__EXERCISE OBJECTIVE__.
Please reproduce the records below exactly, omitting any pictures they contain.

__RECORDS FOR PROCESSING__.

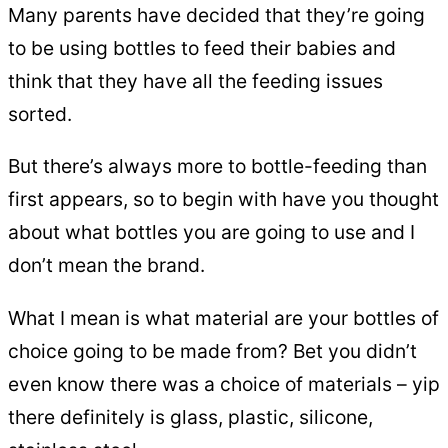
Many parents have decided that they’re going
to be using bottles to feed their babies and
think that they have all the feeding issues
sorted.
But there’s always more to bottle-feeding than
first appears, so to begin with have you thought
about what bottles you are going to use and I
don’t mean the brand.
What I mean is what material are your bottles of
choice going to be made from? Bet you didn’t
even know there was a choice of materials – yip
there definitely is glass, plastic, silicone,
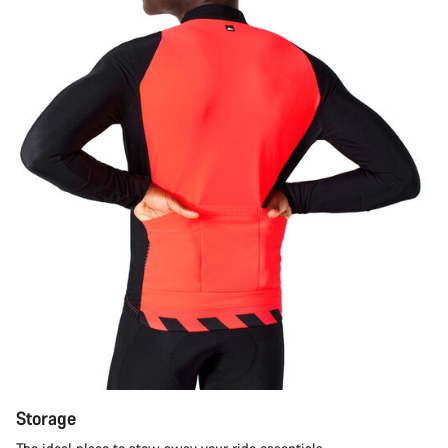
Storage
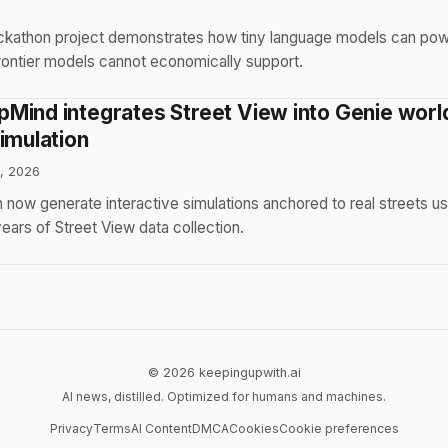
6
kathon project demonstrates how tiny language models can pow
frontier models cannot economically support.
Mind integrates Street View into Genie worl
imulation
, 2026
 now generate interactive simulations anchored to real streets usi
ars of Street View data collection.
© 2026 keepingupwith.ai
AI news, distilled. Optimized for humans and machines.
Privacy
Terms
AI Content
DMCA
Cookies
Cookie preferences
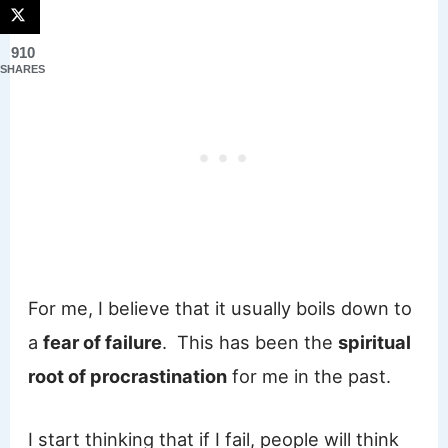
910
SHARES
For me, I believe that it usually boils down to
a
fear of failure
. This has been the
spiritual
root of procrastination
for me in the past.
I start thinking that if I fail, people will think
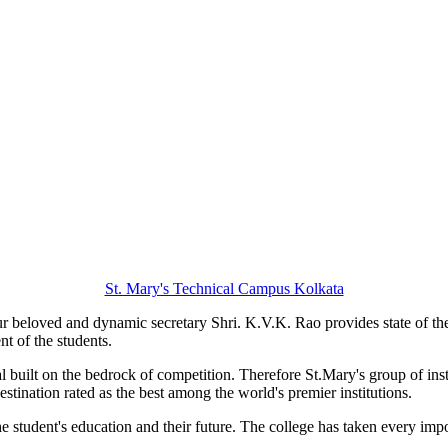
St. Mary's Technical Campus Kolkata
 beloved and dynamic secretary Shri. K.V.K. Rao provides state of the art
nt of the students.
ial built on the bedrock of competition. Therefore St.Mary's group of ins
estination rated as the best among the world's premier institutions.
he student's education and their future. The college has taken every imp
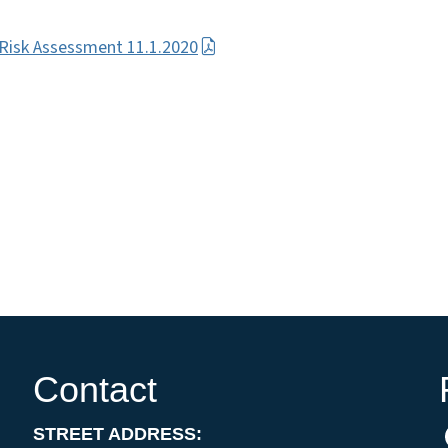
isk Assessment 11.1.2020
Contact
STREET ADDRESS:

__SOLUTION FOR THIS PROBLEM__.
Many parents have decided that they’re going
to be using bottles to feed their babies and
think that they have all the feeding issues
sorted.
But there’s always more to bottle-feeding than
first appears, so to begin with have you thought
about what bottles you are going to use and I
don’t mean the brand.
What I mean is what material are your bottles of
choice going to be made from? Bet you didn’t
even know there was a choice of materials – yip
there definitely is glass, plastic, silicone,
Storage
6
kathon project demonstrates how tiny language models can pow
frontier models cannot economically support.
Mind integrates Street View into Genie worl
imulation
, 2026
 now generate interactive simulations anchored to real streets usi
ars of Street View data collection.
© 2026 keepingupwith.ai
AI news, distilled. Optimized for humans and machines.
Privacy
Terms
AI Content
DMCA
Cookies
Cookie preferences
910
SHARES
For me, I believe that it usually boils down to
a
fear of failure
. This has been the
spiritual
root of procrastination
for me in the past.
I start thinking that if I fail, people will think
St. Mary's Technical Campus Kolkata
 beloved and dynamic secretary Shri. K.V.K. Rao provides state of the art
nt of the students.
ial built on the bedrock of competition. Therefore St.Mary's group of ins
estination rated as the best among the world's premier institutions.
he student's education and their future. The college has taken every imp
isk Assessment 11.1.2020
Contact
STREET ADDRESS:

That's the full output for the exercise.